Synergy between a plasminogen cascade and MMP-9 in autoimmune disease
J. Clin. Invest. Zhi Liu, et al. 115:879 doi:10.1172/JCI23977 [Go to this article.]

Figure 4
MMP-9 activation by plasmin in vivo and in vitro. (A) To identify MMP-9 activation in the lesional skin of experimental BP, neonatal Plg^+/+, Plg^–/–, tuPA^+/+, and tuPA^–/– mice were injected i.d. with pathogenic anti-mBP180 IgG. Skin samples were obtained at 4 hours after IgG injection, and protein extracts (30 μg/lane) were analyzed by gelatin zymography.
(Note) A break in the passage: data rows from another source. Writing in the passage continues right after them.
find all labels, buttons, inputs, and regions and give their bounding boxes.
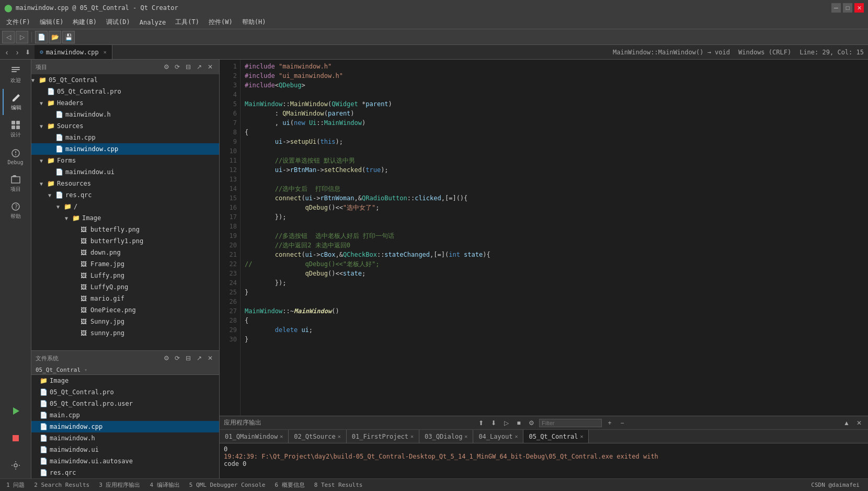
output-toolbar-btn1[interactable]: ⬆: [476, 418, 486, 428]
fs-list-item[interactable]: 📁Image: [31, 375, 219, 386]
tree-item[interactable]: ▼📁Headers: [31, 97, 219, 109]
output-filter-input[interactable]: [539, 419, 602, 427]
tree-item[interactable]: 📄mainwindow.ui: [31, 166, 219, 178]
output-toolbar-btn3[interactable]: ▷: [501, 418, 511, 428]
bottom-tab-test-results[interactable]: 8 Test Results: [310, 481, 367, 489]
project-sync-btn[interactable]: ⟳: [173, 62, 182, 72]
fs-float-btn[interactable]: ↗: [195, 353, 204, 363]
maximize-button[interactable]: □: [843, 3, 852, 13]
tree-item[interactable]: 📄05_Qt_Contral.pro: [31, 86, 219, 97]
fs-list-item[interactable]: 📄res.qrc: [31, 467, 219, 478]
minimize-button[interactable]: ─: [831, 3, 841, 13]
output-tab-close[interactable]: ✕: [580, 433, 583, 439]
toolbar-new[interactable]: 📄: [35, 31, 48, 43]
code-content[interactable]: #include "mainwindow.h"#include "ui_main…: [241, 60, 868, 416]
output-toolbar-btn2[interactable]: ⬇: [489, 418, 498, 428]
bottom-tab-应用程序输出[interactable]: 3 应用程序输出: [95, 480, 144, 490]
toolbar-btn-1[interactable]: ◁: [2, 31, 15, 43]
tree-item[interactable]: ▼📄res.qrc: [31, 189, 219, 201]
output-filter-clear[interactable]: −: [618, 418, 627, 428]
tab-dropdown[interactable]: ⬇: [23, 48, 32, 57]
tree-item[interactable]: ▼📁Resources: [31, 178, 219, 189]
tree-item[interactable]: 🖼OnePiece.png: [31, 304, 219, 316]
fs-close-btn[interactable]: ✕: [205, 353, 215, 363]
project-filter-btn[interactable]: ⚙: [162, 62, 171, 72]
project-collapse-btn[interactable]: ⊟: [184, 62, 193, 72]
tab-nav-prev[interactable]: ‹: [2, 48, 12, 57]
fs-list-item[interactable]: 📄05_Qt_Contral.pro.user: [31, 398, 219, 409]
tab-close-btn[interactable]: ✕: [104, 49, 107, 55]
fs-list-item[interactable]: 📄main.cpp: [31, 409, 219, 421]
editor-tab-mainwindow[interactable]: ⚙ mainwindow.cpp ✕: [35, 45, 112, 59]
tree-item[interactable]: ▼📁Forms: [31, 155, 219, 166]
project-close-btn[interactable]: ✕: [205, 62, 215, 72]
menu-file[interactable]: 文件(F): [2, 17, 35, 28]
sidebar-design[interactable]: 设计: [3, 116, 29, 142]
tree-item[interactable]: 🖼LuffyQ.png: [31, 281, 219, 293]
output-tab-close[interactable]: ✕: [410, 433, 414, 439]
output-expand-btn[interactable]: ▲: [842, 418, 851, 428]
fs-list-item[interactable]: 📄mainwindow.cpp: [31, 421, 219, 432]
tree-item[interactable]: 🖼Luffy.png: [31, 270, 219, 281]
sidebar-settings[interactable]: [3, 452, 29, 478]
bottom-tab-qml-debugger-console[interactable]: 5 QML Debugger Console: [185, 481, 270, 489]
toolbar-save[interactable]: 💾: [62, 31, 75, 43]
fs-sync-btn[interactable]: ⟳: [173, 353, 182, 363]
code-editor[interactable]: 1234567891011121314151617181920212223242…: [220, 60, 868, 416]
tree-item[interactable]: ▼📁05_Qt_Contral: [31, 74, 219, 86]
tree-item[interactable]: 🖼Frame.jpg: [31, 258, 219, 270]
toolbar-btn-2[interactable]: ▷: [16, 31, 28, 43]
menu-controls[interactable]: 控件(W): [204, 17, 237, 28]
menu-help[interactable]: 帮助(H): [238, 17, 270, 28]
fs-list-item[interactable]: 📄mainwindow.h: [31, 432, 219, 444]
menu-analyze[interactable]: Analyze: [135, 18, 170, 27]
sidebar-help[interactable]: ? 帮助: [3, 198, 29, 224]
output-tab[interactable]: 02_QtSource ✕: [289, 430, 347, 443]
output-tab[interactable]: 01_FirstProject ✕: [347, 430, 419, 443]
tree-item[interactable]: 🖼down.png: [31, 247, 219, 258]
bottom-tab-概要信息[interactable]: 6 概要信息: [270, 480, 309, 490]
output-toolbar-btn4[interactable]: ■: [514, 418, 523, 428]
output-tab-close[interactable]: ✕: [464, 433, 467, 439]
output-tab[interactable]: 01_QMainWindow ✕: [220, 430, 289, 443]
tree-item[interactable]: ▼📁Sources: [31, 120, 219, 132]
tree-item[interactable]: 📄main.cpp: [31, 132, 219, 143]
filesystem-list[interactable]: 📁Image📄05_Qt_Contral.pro📄05_Qt_Contral.p…: [31, 375, 219, 478]
tree-item[interactable]: 📄mainwindow.h: [31, 109, 219, 120]
project-float-btn[interactable]: ↗: [195, 62, 204, 72]
tree-item[interactable]: 🖼butterfly1.png: [31, 235, 219, 247]
bottom-tab-问题[interactable]: 1 问题: [2, 480, 29, 490]
tree-item[interactable]: ▼📁Image: [31, 212, 219, 224]
fs-filter-btn[interactable]: ⚙: [162, 353, 171, 363]
tree-item[interactable]: 🖼mario.gif: [31, 293, 219, 304]
tree-item[interactable]: 🖼sunny.png: [31, 327, 219, 339]
bottom-tab-编译输出[interactable]: 4 编译输出: [145, 480, 184, 490]
menu-debug[interactable]: 调试(D): [102, 17, 134, 28]
tree-item[interactable]: ▼📁/: [31, 201, 219, 212]
output-tab-close[interactable]: ✕: [280, 433, 283, 439]
sidebar-welcome[interactable]: 欢迎: [3, 62, 29, 88]
output-tab-close[interactable]: ✕: [515, 433, 518, 439]
fs-collapse-btn[interactable]: ⊟: [184, 353, 193, 363]
tab-nav-next[interactable]: ›: [13, 48, 22, 57]
tree-item[interactable]: 🖼Sunny.jpg: [31, 316, 219, 327]
project-tree[interactable]: ▼📁05_Qt_Contral📄05_Qt_Contral.pro▼📁Heade…: [31, 74, 219, 350]
sidebar-project[interactable]: 项目: [3, 170, 29, 197]
sidebar-edit[interactable]: 编辑: [3, 89, 29, 115]
output-tab[interactable]: 03_QDialog ✕: [419, 430, 473, 443]
sidebar-run[interactable]: [3, 398, 29, 424]
tree-item[interactable]: 📄mainwindow.cpp: [31, 143, 219, 155]
sidebar-stop[interactable]: [3, 425, 29, 451]
bottom-tab-search-results[interactable]: 2 Search Results: [30, 481, 94, 489]
output-toolbar-btn5[interactable]: ⚙: [527, 418, 536, 428]
fs-list-item[interactable]: 📄mainwindow.ui.autosave: [31, 455, 219, 467]
tree-item[interactable]: 🖼butterfly.png: [31, 224, 219, 235]
close-button[interactable]: ✕: [854, 3, 864, 13]
output-tab[interactable]: 05_Qt_Contral ✕: [523, 430, 589, 443]
fs-list-item[interactable]: 📄mainwindow.ui: [31, 444, 219, 455]
menu-tools[interactable]: 工具(T): [171, 17, 203, 28]
toolbar-open[interactable]: 📂: [49, 31, 61, 43]
output-filter-add[interactable]: +: [605, 418, 614, 428]
menu-edit[interactable]: 编辑(E): [36, 17, 68, 28]
output-close-btn[interactable]: ✕: [854, 418, 864, 428]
Both proMMP-9 and actMMP-9 were seen in lesional skin samples of IgG-injected +/+ mice (lanes 1 and 3). In contrast, no actMMP-9 was found in skin samples of pathogenic IgG-injected Plg^–/– (lane 2) and tuPA (lane 4) mice. (B) To show MMP-9 activation in a cell system, mouse neutrophils (mPMN; 1 × 10⁵) were stimulated by pathogenic anti-mBP180 IgG (5 μg/ml) plus mBP180 antigen (5 μg/ml) at 37°C for 1 hour. The supernatant was then incubated with plasmin (2 μg/ml) at 37°C for 16 hours. proMMP-9 released by neutrophils was activated by plasmin as shown by gelatin zymography (lane 1) and MMP colorimetric assay (bar 1). n = 6; *P < 0.001. (C) To show MMP-9 activation in vitro, the recombinant mouse proMMP-9 (1 μg) was incubated with plasmin (1 μg) in 100 μl of reaction buffer at 37°C for 6 hours and assayed by gelatin zymography and MMP colorimetric assay. Plasmin converted proMMP-9 to actMMP-9 (lane 2 and bar 2), and the activation was blocked by the plasmin inhibitor α2-AP (lane 3 and bar 3). n = 6; *P < 0.001.